DIRECTIONS FOR THIS TASK: Please copy out the lines in the entries that contain "Sale".

DATA PROVIDED:
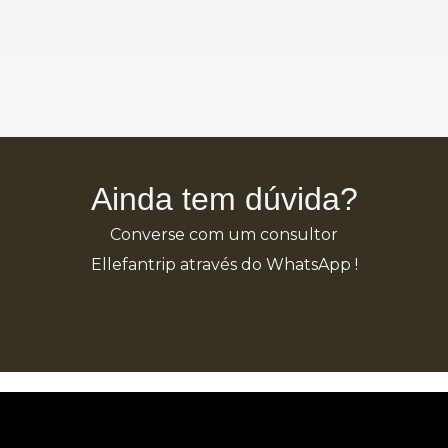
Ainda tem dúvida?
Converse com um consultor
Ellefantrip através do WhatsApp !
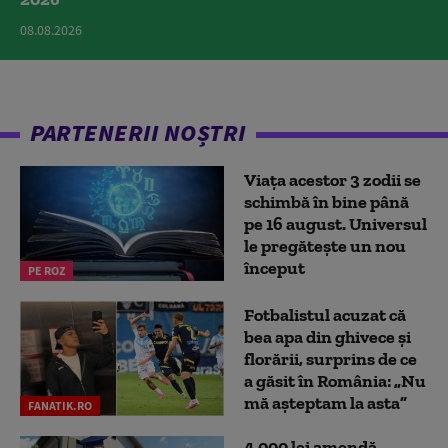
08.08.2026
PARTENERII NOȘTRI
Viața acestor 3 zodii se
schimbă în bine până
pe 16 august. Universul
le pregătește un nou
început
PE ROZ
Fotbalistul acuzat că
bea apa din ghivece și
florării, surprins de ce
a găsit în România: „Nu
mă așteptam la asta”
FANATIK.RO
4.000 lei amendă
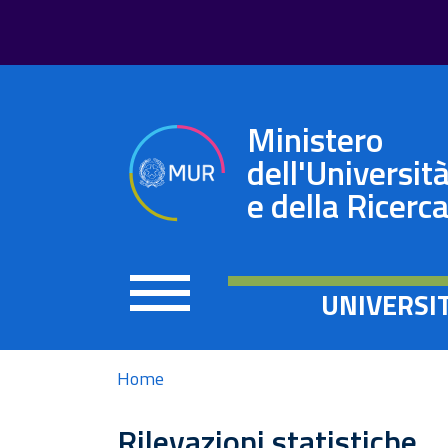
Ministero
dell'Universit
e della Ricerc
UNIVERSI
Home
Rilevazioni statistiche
* * *
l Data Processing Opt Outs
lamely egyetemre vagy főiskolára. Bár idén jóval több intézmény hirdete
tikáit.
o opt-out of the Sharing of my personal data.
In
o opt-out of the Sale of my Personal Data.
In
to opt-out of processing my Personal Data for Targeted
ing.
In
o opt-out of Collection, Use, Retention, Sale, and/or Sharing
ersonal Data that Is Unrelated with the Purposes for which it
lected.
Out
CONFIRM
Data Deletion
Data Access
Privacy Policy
---
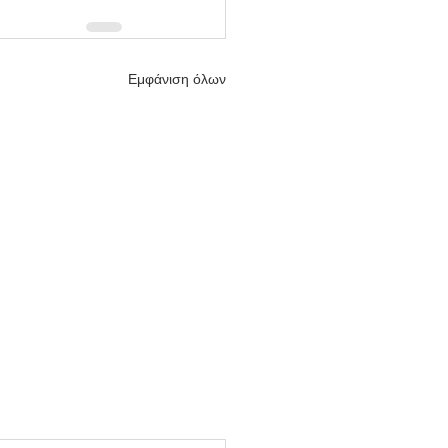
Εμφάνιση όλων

RESULT BELOW:
o opt-out of the Sale of my Personal Data.
o opt-out of Collection, Use, Retention, Sale, and/or Sharing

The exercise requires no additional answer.